REQUIRED ACTION: Copy out all the lines of the data that hold the word "dụng".

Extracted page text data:

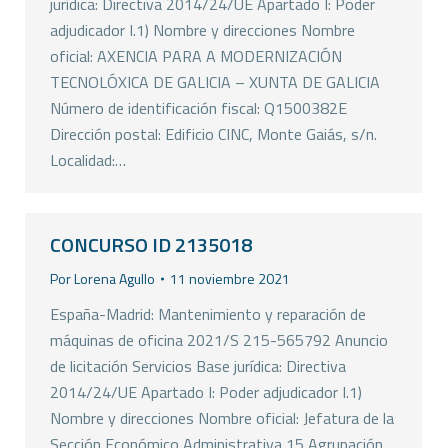
jurídica: Directiva 2014/24/UE Apartado I: Poder
adjudicador I.1) Nombre y direcciones Nombre
oficial: AXENCIA PARA A MODERNIZACIÓN
TECNOLÓXICA DE GALICIA – XUNTA DE GALICIA
Número de identificación fiscal: Q1500382E
Dirección postal: Edificio CINC, Monte Gaiás, s/n.
Localidad:…
CONCURSO ID 2135018
Por
Lorena Agullo
11 noviembre 2021
España-Madrid: Mantenimiento y reparación de
máquinas de oficina 2021/S 215-565792 Anuncio
de licitación Servicios Base jurídica: Directiva
2014/24/UE Apartado I: Poder adjudicador I.1)
Nombre y direcciones Nombre oficial: Jefatura de la
Sección Económico Administrativa 15 Agrupación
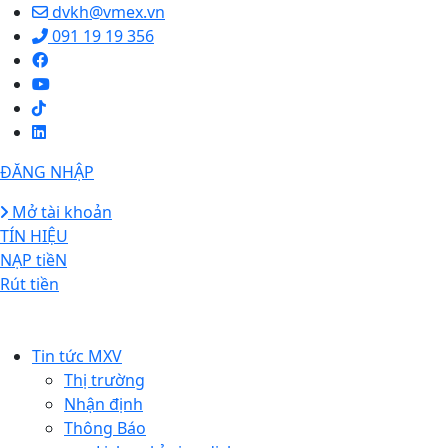
dvkh@vmex.vn
091 19 19 356
ĐĂNG NHẬP
Mở tài khoản
TÍN HIỆU
NẠP tiềN
Rút tiền
Tin tức MXV
Thị trường
Nhận định
Thông Báo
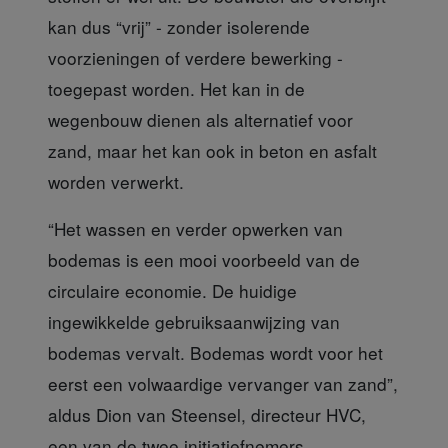
kan dus “vrij” - zonder isolerende
voorzieningen of verdere bewerking -
toegepast worden. Het kan in de
wegenbouw dienen als alternatief voor
zand, maar het kan ook in beton en asfalt
worden verwerkt.
“Het wassen en verder opwerken
van
bodemas is een mooi voorbeeld van de
circulaire economie. De huidige
ingewikkelde gebruiksaanwijzing van
bodemas vervalt. Bodemas wordt voor het
eerst een volwaardige vervanger van zand”,
aldus Dion van Steensel, directeur HVC,
een van de twee initiatiefnemers.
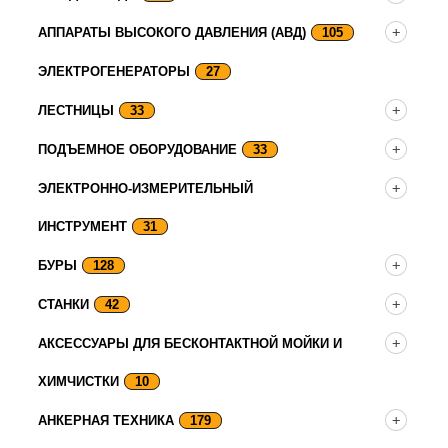
АППАРАТЫ ВЫСОКОГО ДАВЛЕНИЯ (АВД)
105
ЭЛЕКТРОГЕНЕРАТОРЫ
27
ЛЕСТНИЦЫ
33
ПОДЪЕМНОЕ ОБОРУДОВАНИЕ
33
ЭЛЕКТРОННО-ИЗМЕРИТЕЛЬНЫЙ
ИНСТРУМЕНТ
31
БУРЫ
128
СТАНКИ
42
АКСЕССУАРЫ ДЛЯ БЕСКОНТАКТНОЙ МОЙКИ И
ХИМЧИСТКИ
10
АНКЕРНАЯ ТЕХНИКА
179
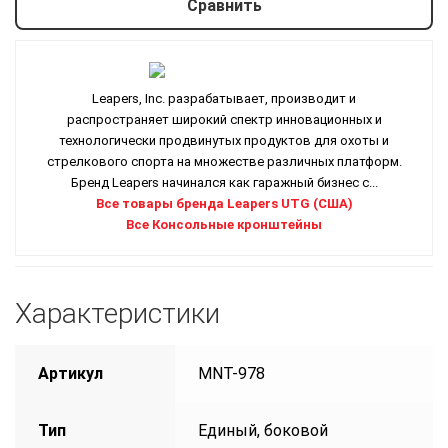
Сравнить
Leapers, Inc. разрабатывает, производит и
распространяет широкий спектр инновационных и
технологически продвинутых продуктов для охоты и
стрелкового спорта на множестве различных платформ.
Бренд Leapers начинался как гаражный бизнес с...
Все товары бренда Leapers UTG (США)
Все Консольные кронштейны
Характеристики
Артикул
MNT-978
Тип
Единый, боковой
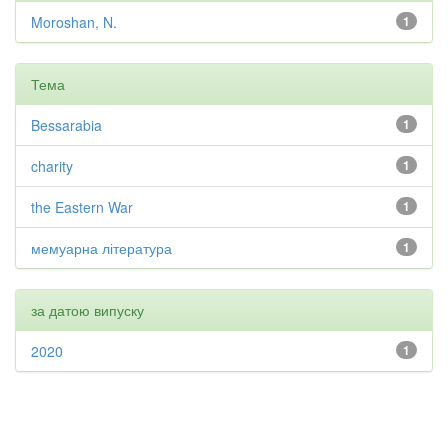
Moroshan, N.
1
Тема
Bessarabia
1
charity
1
the Eastern War
1
мемуарна література
1
за датою випуску
2020
1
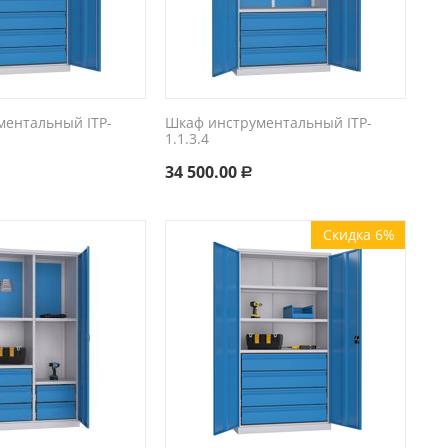
ментальный ITP-
Шкаф инструментальный ITP-
1.1.3.4
34 500.00
Р
Скидка 6%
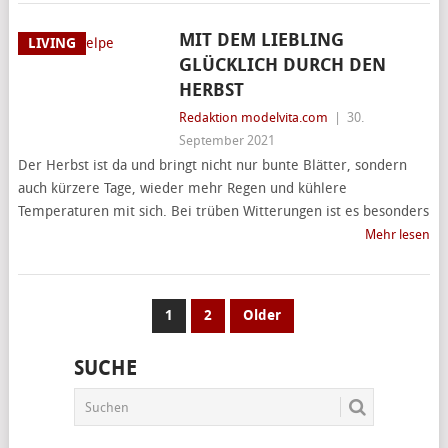
MIT DEM LIEBLING
LIVING
GLÜCKLICH DURCH DEN
HERBST
Redaktion modelvita.com
|
30.
September 2021
Der Herbst ist da und bringt nicht nur bunte Blätter, sondern
auch kürzere Tage, wieder mehr Regen und kühlere
Temperaturen mit sich. Bei trüben Witterungen ist es besonders
Mehr lesen
SEITENNUMMERIERUNG
1
2
Older
DER
SUCHE
BEITRÄGE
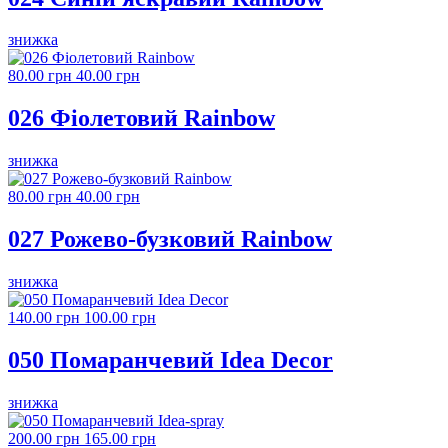
знижка
80.00 грн
40.00 грн
026 Фіолетовий Rainbow
знижка
80.00 грн
40.00 грн
027 Рожево-бузковий Rainbow
знижка
140.00 грн
100.00 грн
050 Помаранчевий Idea Decor
знижка
200.00 грн
165.00 грн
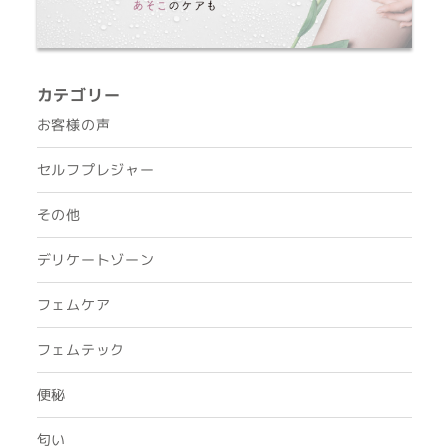
カテゴリー
お客様の声
セルフプレジャー
その他
デリケートゾーン
フェムケア
フェムテック
便秘
匂い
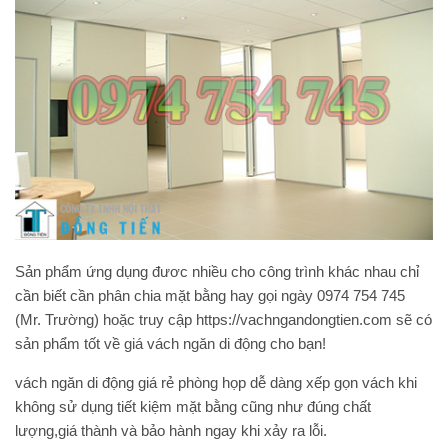
Sản phẩm ứng dụng đươc nhiều cho công trình khác nhau chỉ
cần biết cần phân chia mặt bằng hay gọi ngày 0974 754 745
(Mr. Trường) hoặc truy cập https://vachngandongtien.com sẽ có
sản phẩm tốt về
giá vách ngăn di động
cho bạn!
vách ngăn di động giá rẻ phòng họp dễ dàng xếp gọn vách khi
không sử dụng tiết kiệm mặt bằng cũng như đúng chất
lượng,giá thành và bảo hành ngay khi xảy ra lỗi.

ANSWER AREA:
Sản phẩm ứng dụng đươc nhiều cho công trình khác nhau chỉ
không sử dụng tiết kiệm mặt bằng cũng như đúng chất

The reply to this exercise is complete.